The first will study the phantomatic as a literary mode (as opposed to the thematic and allegorical modes) in its relation to individual and historical trauma by using André Green’s psychoanalytical concept of the “dead mother” (a depressed mother who is alive in reality, but who is dead according to the child’s psychic reality). It hypothesises that the literary manifestation of the maternal imago associated with the “dead mother” complex serves to reflect, and respond to, interiorised disappearance, inferiority and guilt.

The second line of inquiry will examine the phantomatic as it relates to the hidden presence of one text in another by having recourse to theories of intertextuality. I am especially interested in analysing the phantomatic textual presence, in a given literary text or oeuvre, of such narratives as myths, fairy tales and biblical fragments, hypothesising that these texts, because they are particularly anchored within a specific culture, are particularly apt to haunt, or “occupy”, other texts whilst functioning as collective transi­tional objects.
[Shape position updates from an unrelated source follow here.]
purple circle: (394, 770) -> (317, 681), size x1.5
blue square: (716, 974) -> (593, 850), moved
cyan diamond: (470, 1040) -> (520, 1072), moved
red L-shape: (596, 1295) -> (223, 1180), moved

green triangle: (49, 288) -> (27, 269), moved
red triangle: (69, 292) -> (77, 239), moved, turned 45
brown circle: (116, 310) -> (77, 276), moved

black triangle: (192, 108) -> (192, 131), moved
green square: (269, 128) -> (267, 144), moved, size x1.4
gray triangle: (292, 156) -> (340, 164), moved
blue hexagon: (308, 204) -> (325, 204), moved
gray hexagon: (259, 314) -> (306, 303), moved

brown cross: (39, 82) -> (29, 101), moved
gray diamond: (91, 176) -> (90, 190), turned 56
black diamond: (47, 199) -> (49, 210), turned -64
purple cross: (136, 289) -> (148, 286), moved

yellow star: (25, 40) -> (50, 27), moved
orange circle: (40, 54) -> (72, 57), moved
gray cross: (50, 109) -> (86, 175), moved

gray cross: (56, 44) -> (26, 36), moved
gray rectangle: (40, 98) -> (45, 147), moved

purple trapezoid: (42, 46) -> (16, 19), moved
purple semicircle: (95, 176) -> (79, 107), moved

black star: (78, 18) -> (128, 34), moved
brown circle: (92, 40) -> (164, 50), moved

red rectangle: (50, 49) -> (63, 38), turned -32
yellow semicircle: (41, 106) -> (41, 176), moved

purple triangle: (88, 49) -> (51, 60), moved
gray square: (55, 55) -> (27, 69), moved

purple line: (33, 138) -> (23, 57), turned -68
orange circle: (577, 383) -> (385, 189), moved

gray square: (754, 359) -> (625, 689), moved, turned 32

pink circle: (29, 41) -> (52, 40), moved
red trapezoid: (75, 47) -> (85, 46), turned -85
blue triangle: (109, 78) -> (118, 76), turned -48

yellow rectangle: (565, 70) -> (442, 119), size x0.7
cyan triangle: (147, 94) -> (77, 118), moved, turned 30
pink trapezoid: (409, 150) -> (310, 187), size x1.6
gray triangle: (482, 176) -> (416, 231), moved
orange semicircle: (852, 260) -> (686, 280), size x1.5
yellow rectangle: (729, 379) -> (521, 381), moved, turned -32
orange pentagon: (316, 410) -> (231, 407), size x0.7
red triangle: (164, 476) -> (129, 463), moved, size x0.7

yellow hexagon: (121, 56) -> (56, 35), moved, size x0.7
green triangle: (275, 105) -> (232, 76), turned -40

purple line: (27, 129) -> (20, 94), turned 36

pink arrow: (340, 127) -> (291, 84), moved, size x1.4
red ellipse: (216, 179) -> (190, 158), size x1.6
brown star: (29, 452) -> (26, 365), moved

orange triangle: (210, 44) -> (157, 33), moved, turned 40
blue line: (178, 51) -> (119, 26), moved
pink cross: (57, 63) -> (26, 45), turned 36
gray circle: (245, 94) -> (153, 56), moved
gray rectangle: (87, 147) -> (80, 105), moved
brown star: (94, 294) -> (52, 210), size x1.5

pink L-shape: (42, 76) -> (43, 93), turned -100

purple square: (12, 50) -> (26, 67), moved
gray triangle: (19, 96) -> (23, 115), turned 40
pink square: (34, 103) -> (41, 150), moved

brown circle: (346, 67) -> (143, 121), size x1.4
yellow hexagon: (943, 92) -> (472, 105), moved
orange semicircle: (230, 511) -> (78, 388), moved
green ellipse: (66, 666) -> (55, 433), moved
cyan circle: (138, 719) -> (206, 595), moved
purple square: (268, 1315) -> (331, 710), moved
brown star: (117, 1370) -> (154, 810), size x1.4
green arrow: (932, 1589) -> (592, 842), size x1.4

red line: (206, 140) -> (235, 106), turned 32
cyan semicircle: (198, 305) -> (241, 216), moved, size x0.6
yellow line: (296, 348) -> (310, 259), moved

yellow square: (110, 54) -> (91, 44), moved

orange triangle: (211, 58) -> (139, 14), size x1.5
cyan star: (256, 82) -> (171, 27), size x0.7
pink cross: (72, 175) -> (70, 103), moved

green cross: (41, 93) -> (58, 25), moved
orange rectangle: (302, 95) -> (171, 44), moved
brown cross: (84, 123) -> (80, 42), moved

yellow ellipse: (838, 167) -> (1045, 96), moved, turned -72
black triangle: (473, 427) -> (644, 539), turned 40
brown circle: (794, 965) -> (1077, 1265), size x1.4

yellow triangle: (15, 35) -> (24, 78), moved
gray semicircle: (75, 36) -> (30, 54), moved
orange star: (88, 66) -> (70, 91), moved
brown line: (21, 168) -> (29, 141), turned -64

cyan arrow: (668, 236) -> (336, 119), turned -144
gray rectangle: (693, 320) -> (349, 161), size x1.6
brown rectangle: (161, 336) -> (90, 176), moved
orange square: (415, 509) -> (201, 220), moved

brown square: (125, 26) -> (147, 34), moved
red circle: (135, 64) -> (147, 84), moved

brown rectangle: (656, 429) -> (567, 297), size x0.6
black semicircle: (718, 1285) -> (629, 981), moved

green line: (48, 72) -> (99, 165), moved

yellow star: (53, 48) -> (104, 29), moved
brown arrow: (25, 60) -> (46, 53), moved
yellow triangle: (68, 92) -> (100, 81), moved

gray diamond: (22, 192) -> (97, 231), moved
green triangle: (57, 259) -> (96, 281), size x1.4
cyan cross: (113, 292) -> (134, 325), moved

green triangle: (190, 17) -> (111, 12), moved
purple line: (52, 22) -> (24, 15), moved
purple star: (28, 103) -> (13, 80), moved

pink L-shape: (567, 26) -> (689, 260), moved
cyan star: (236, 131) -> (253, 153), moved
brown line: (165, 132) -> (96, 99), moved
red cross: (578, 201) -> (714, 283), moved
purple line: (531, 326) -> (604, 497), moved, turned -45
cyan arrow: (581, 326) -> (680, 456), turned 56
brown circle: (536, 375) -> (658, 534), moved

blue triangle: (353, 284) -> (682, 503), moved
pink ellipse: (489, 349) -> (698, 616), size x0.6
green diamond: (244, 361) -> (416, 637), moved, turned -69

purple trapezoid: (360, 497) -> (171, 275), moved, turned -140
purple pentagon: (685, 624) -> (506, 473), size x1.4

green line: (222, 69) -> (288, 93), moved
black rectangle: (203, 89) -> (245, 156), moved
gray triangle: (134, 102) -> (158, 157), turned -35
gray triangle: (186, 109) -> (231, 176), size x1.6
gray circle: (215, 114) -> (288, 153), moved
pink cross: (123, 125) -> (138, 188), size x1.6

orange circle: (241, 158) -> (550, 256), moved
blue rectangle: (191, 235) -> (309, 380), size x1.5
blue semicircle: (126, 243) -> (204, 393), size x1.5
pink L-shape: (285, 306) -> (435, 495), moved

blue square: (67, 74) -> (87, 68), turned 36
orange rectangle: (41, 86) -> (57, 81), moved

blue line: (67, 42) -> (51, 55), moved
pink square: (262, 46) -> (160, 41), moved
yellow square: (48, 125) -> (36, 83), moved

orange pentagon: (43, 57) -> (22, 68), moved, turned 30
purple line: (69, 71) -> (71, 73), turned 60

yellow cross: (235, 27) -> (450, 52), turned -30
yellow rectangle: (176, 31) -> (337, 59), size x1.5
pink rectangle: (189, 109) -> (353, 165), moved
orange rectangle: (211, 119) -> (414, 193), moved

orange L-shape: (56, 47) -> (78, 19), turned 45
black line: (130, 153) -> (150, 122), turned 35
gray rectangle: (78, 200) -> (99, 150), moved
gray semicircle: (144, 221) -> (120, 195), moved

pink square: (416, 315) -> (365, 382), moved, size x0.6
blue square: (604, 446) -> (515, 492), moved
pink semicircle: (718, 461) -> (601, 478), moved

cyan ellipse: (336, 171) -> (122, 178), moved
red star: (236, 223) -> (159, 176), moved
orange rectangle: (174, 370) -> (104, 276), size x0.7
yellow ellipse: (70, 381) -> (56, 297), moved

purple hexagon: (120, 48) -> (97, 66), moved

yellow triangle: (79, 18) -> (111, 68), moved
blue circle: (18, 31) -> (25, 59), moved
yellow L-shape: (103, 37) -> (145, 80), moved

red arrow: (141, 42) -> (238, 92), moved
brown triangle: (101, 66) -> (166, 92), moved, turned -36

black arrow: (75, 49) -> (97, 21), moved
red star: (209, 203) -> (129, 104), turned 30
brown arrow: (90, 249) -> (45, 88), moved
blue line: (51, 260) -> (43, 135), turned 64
The third line of inquiry will relate the phantomatic to photography, studying references to photos in praesentia and in absentia, to real and fictive photographers, and to the processes at work in analogue and digital photography. It this case, the phantomatic will be approached as a sign of life lying dormant, which the photographic image can resuscitate, hypothesising that the photo, in a manner reminiscent of the intertextual fragment, has the capacity to produce a whole series of pictures, to “irradiate” an entire artistic work, and to serve as a connector between that which is present and that which has disappeared.